Had two strikes last night, not sure about the 3rd bait. This is from bait 3. He was only around for 60 seconds and didn't tear up the logs. Something did tear up the logs but for some reason the cam didn't get pics of. The second pic is from this morning showing the hit bait. The third pic is bait 2 that was also hit. I hung a flash cam there this morning and I hope it doesn't scare the bears. I must say I thought the heat and humidity would have slowed things down but appearantly not. Looking forward to the cooler weather over the next few days.


----------



## sourdough44

Here's a few fresh pictures, Northern U.P..


----------



## B&B guide service

TVCJohn said:


> That's a cute little bear. Wonder if mama was around?


 this is the smallest bear that has went to this bait. its just a small sow. that got there real early. the bigger bear moves the camera everytime it comes in so i dont have any good pictures of it. ive got one picture at night but you cant see it very good.


----------



## B&B guide service

this bear is a little bigger than the first picture. but its dark and its head is in the hole and you cant get a good size on it.


----------



## thunder river outfitters

TVCJohn said:


> Dan,
> 
> I have the IR out now. I moved it from bait 2 to the bait 3. I wanted to get a pic of whatever moved those heavy logs. Bait 2 got hit right after I pulled the cam (figures!) and I'm waiting on the bait 3 bear to come back. I thought about putting a flash cam on bait 2 but like I was saying I don't want to get the bears bait spooky by the flash.
> 
> Yes on the sweets. Still adding the oats and molasses too. Yesterday I got rid of the last of the popcorn. I haven't gone out yet this morning. I just looked at the weather radar and it's going to get very ugly here in a few minutes. Once the bad storm passes, I'll get out. Looks like a wet Saturday for all the tourists who drove up.
> 
> John


lol, well i was out when it was ugly....i did get a lil drippy.

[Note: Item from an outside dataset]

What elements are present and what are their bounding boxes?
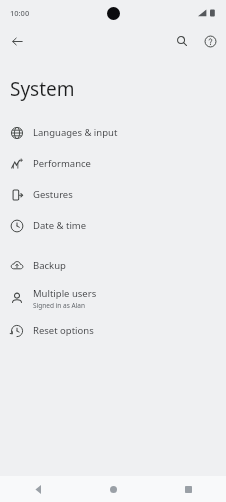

i had some lazy tourist drive his four wheeler down another one of my pathes friday. why cant these people just leave well enough alone. why do they feel the need to be soooo dam lazy that they cant even step off the 4wheeler and walk in. im sure the exhaust did wonders for my bait site...idiots!. thank god i took down my cams.


----------



## mydogisscout

thunder river outfitters said:


> lol, well i was out when it was ugly....i did get a lil drippy.
> 
> i had some lazy tourist drive his four wheeler down another one of my pathes friday. why cant these people just leave well enough alone. why do they feel the need to be soooo dam lazy that they cant even step off the 4wheeler and walk in. im sure the exhaust did wonders for my bait site...idiots!. thank god i took down my cams.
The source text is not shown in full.